Лет 20 назад, а может быть, немногим больше (писались эти строки в восьмидесятые годы прошлого столетия. — М.Л. ), на улицах Севастополя можно было встретить подтянутого офицера. Был он красив и смуглолиц. Люди узнавали знакомые черты, провожали взглядом и по-доброму улыбались. Да, это был один из героев кинофильма «Цирк». Этот фильм хорошо помнит, скажем мягко, пожилое наше поколение. Да и большинство молодых его видело: нет-нет, да и вновь появится на экранах одна из первых талантливых кинокомедий, сценарий для которой написали Илья Ильф, Евгений Петров и Валентин Катаев. Сам «бывший негритенок», будучи взрослым, скажет: «…Фильму пришлось сыграть большую роль в моей жизни.
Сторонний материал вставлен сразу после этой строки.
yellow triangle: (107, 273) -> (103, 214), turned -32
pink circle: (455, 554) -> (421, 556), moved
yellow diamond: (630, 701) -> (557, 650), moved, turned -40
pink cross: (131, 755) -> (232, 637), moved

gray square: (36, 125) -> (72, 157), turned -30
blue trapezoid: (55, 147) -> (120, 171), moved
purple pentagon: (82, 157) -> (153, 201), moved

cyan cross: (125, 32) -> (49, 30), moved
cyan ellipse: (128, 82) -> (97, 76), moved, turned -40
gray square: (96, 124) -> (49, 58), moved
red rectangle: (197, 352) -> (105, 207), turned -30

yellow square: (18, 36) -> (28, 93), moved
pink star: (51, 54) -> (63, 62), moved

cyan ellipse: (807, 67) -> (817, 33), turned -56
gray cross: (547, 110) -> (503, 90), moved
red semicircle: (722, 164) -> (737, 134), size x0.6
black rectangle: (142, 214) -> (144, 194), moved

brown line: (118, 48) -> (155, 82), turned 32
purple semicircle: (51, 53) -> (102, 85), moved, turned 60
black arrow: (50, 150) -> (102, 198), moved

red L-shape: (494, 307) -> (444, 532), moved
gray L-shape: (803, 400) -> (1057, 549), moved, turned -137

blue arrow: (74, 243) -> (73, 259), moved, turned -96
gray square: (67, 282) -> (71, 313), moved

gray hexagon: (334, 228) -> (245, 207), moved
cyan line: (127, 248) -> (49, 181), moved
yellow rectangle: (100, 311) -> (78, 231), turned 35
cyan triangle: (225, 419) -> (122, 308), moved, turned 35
До сих пор люди узнают меня на улице, и благодаря этому у меня много друзей во всех уголках Советского Союза и за рубежом».
«Негритенок» превратился в советского поэта Джеймса Ллойдовича Паттерсона и о своей первой и последней артистической пробе вспоминает в стихах:
Я не помню себя, я не помню подробностей,
Я не помню избытка актерских способностей,
Но я помню, как что-то взволнованно пели
Две старушки у детской моей колыбели.
И склонились они надо мной,разнокожие,
В чем-то очень похожие и не похожие…
Две старушки. Одна с белым цветом кожи — по матери, другая с черной — со стороны отца. Склонились над колыбелью внука и поучают с двух сторон: — «Джеймсик, возьми игрушку в правую руку!.. Ну, кому говорят?!» Но Джеймс упрям, тянется левой. Чёрная бабушка вздыхает: — У нас в роду все мужчины были левшами. И дед, и отец, а началось с прадеда…» Впоследствии Джеймс Паттерсон напишет стихи:
Моим предкам по отцовской линии
Много бед пришлось перетерпеть
— Местной Салтычихой из Виргинии
Мой далекий прадед брошен в печь…
Страшные линчующие Штаты! Патрику Хэгеру — прадеду Джеймса Паттерсона — от рождения несколько дней. Жена плантатора возненавидела негритенка еще с первых часов его рождения и сейчас, выхватив младенца из материнских рук, бросает Пата в огонь… Ребенка спасли, но правая рука успела обгореть так, что с тех пор остался Патрик Хэгер левшой.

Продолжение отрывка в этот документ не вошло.